L’analisi di Mario Caligiuri (7 gennaio), sulle violenze conseguenti alle esternazioni diffuse via Web dal presidente Trump, induce a una riflessione sulla relazione tra social network e organi di governo. Ideati quali piattaforme digitali per favorire la comunicazione in nome della libertà di espressione, essi rappresentano uno strumento rapido ed economico per condividere, con milioni di utenti, slogan sociali e idee politiche con toni spesso “emozionali”. I fatti di Washington hanno mostrato come tali strumenti possano essere pericolosi, specie se utilizzati da leader politici (in questo caso, addirittura da un capo di Stato), fino al punto da fomentare disordini sfruttando il disagio sociale di frange di popolazione. Le problematiche derivanti dall’uso distorto dei social network sono ben note: si pensi all’incitamento alla violenza contro la minoranza Rohingya, diffuso via Facebook dall’esercito e da alti funzionari birmani nel 2017, e che ha causato la morte di 750.000 persone.
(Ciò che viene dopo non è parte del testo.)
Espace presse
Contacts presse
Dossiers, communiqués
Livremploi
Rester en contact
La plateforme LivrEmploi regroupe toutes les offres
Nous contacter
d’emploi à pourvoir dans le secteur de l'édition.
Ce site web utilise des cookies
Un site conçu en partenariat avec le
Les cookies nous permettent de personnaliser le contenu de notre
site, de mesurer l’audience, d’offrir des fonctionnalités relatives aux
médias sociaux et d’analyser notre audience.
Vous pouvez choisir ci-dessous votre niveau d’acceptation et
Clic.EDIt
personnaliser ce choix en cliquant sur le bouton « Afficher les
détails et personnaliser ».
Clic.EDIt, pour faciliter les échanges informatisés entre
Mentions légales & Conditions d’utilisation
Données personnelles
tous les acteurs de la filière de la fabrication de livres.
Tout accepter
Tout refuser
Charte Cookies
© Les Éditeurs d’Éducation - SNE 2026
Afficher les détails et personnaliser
La peculiarità di quanto accaduto a Washington riguarda soprattutto la necessità dei social network di bloccare gli account di Donald Trump. Sull’onda della vicenda si è sviluppato un acceso dibattito pubblico negli Stati Uniti sulla diffusione dei discorsi d’odio attraverso le piattaforme digitali che pone una serie di problematiche. La prima verte sulla opportunità della censura di un account governativo da parte di un social network, sebbene tale scelta possa essere resa necessaria dall’assenza di una normativa statale che, in tempi rapidi, contrasti fenomeni che, nel loro insieme, rappresentino un incitamento alla violenza. La seconda problematica riguarda il timore che la strategia messa in campo da Donald Trump possa ispirare altri politici, o attivisti, che vogliano strumentalizzare, ai propri fini, le possibilità di comunicazione (online) e mobilitazione sociale (offline) offerte da Internet.
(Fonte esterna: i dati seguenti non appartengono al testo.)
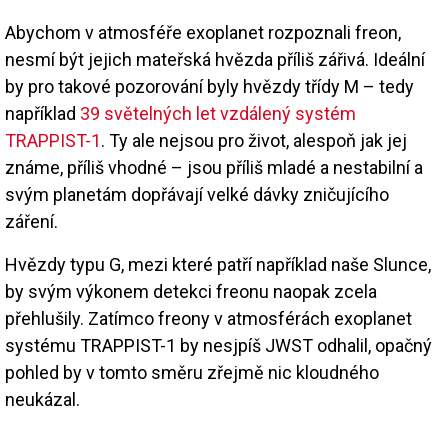
Abychom v atmosféře exoplanet rozpoznali freon,
nesmí být jejich mateřská hvězda příliš zářivá. Ideální
by pro takové pozorování byly hvězdy třídy M – tedy
například
39 světelných let vzdálený systém
TRAPPIST-1
. Ty ale nejsou pro život, alespoň jak jej
známe, příliš vhodné – jsou příliš mladé a nestabilní a
svým planetám dopřávají velké dávky zničujícího
záření.
Hvězdy typu G, mezi které patří například naše Slunce,
by svým výkonem detekci freonu naopak zcela
přehlušily. Zatímco freony v atmosférách exoplanet
systému TRAPPIST-1 by nesjpíš JWST odhalil, opačný
pohled by v tomto směru zřejmě nic kloudného
neukázal.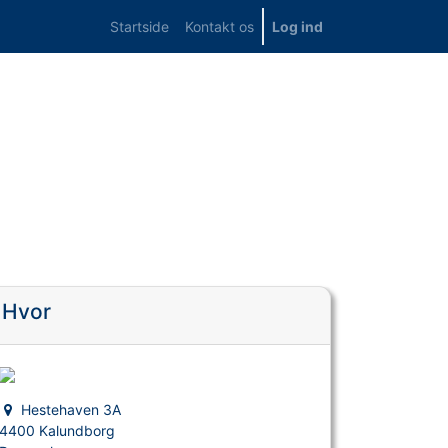
Startside
Kontakt os
Log ind
Hvor
Hestehaven 3A
4400 Kalundborg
In realtà, la questione di fondo verte sulla evoluzione della natura dei social network, che non sono più solo piattaforme digitali che ospitano i messaggi degli utenti, bensì anche canali ufficiali di comunicazione. Resta quindi attuale il pensiero di Rodotà che la Rete stessa determina una destrutturazione/ricostruzione della sfera pubblica e di quella privata divenendo un luogo terzo, non coincidente con le due tradizionali categorie. Quest’ultimo necessita di normative statali e di accordi internazionali che regolamentino la funzione pubblica dei social network all’interno di un modello di responsabilità adeguato alle nuove sfide poste dalla società digitale.